Podemos dizer então que A Cantiga dos Pássaros e das Serpentes se molda através das relações entre Lucy x Snow e Sejanus x Snow x Dra. Gaul. Onde a identificação entre a tirana idealizadora dos jogos e o ressentido jovem Snow parece levar a melhor, já que contempla seus ideais e sua visão de mundo com mais precisão. Snow parece concordar que sem o punho de ferro da Capital, o mundo se perderia em meio ao caos e a desordem. O que seria o mundo, senão uma arena a céu aberto?
Em um piscar de olhos, a civilidade se esvai entre os dedos, dando lugar aos nossos impulsos mais bestiais e primários. E se o mundo é uma arena, certamente Snow é o vitorioso. “Snow cai como a neve, sempre por cima de tudo.”

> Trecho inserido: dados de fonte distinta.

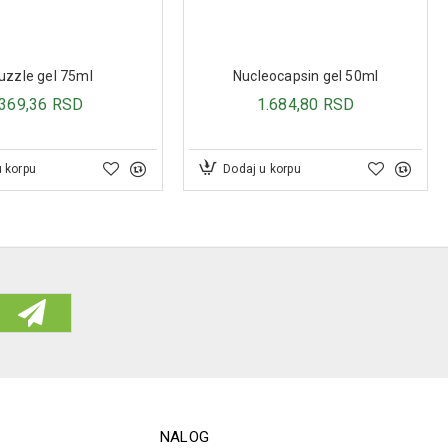
u korpu
Dodaj u korpu
NALOG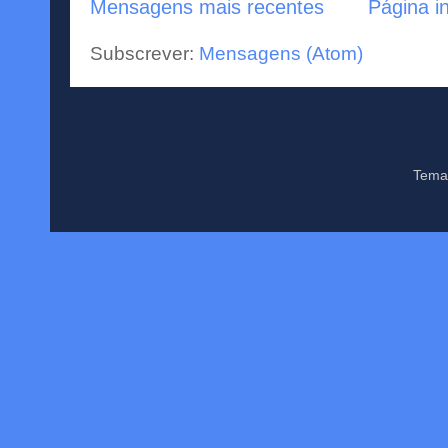
Mensagens mais recentes
Página in
Subscrever:
Mensagens (Atom)
Tema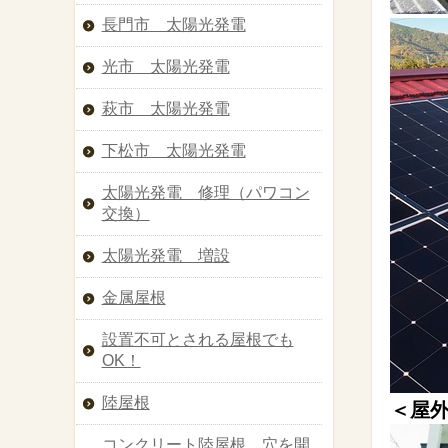
長門市 太陽光発電
光市 太陽光発電
萩市 太陽光発電
下松市 太陽光発電
太陽光発電 修理（パワコン
交換）
太陽光発電 増設
金属屋根
設置不可とされる屋根でも
OK！
陸屋根
＜屋外
コンクリート陸屋根 穴を開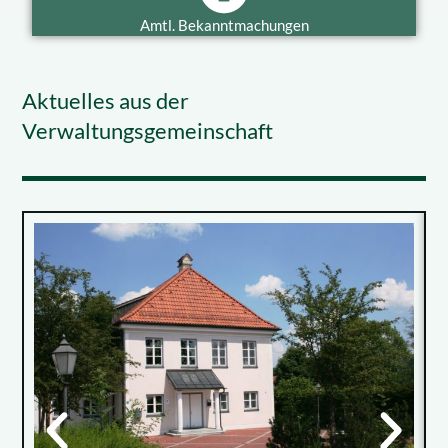
Amtl. Bekanntmachungen
Aktuelles aus der
Verwaltungsgemeinschaft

Por fim, nem mesmo o amor que sentia por Lucy foi capaz de fazer com que Coriolanus passasse por cima de suas ambições pessoais. A amizade com Sejanus não o impediu de querer garantir o seu próprio pescoço, e no final das contas ele não apenas entendia as motivações por trás das ações de Dra. Gaul, como se identificava com elas.
Em A Cantiga dos Pássaros e das Serpentes um perfeito e encantador sociopata prevalece, assim como a neve, sempre caindo por cima de tudo e de todos.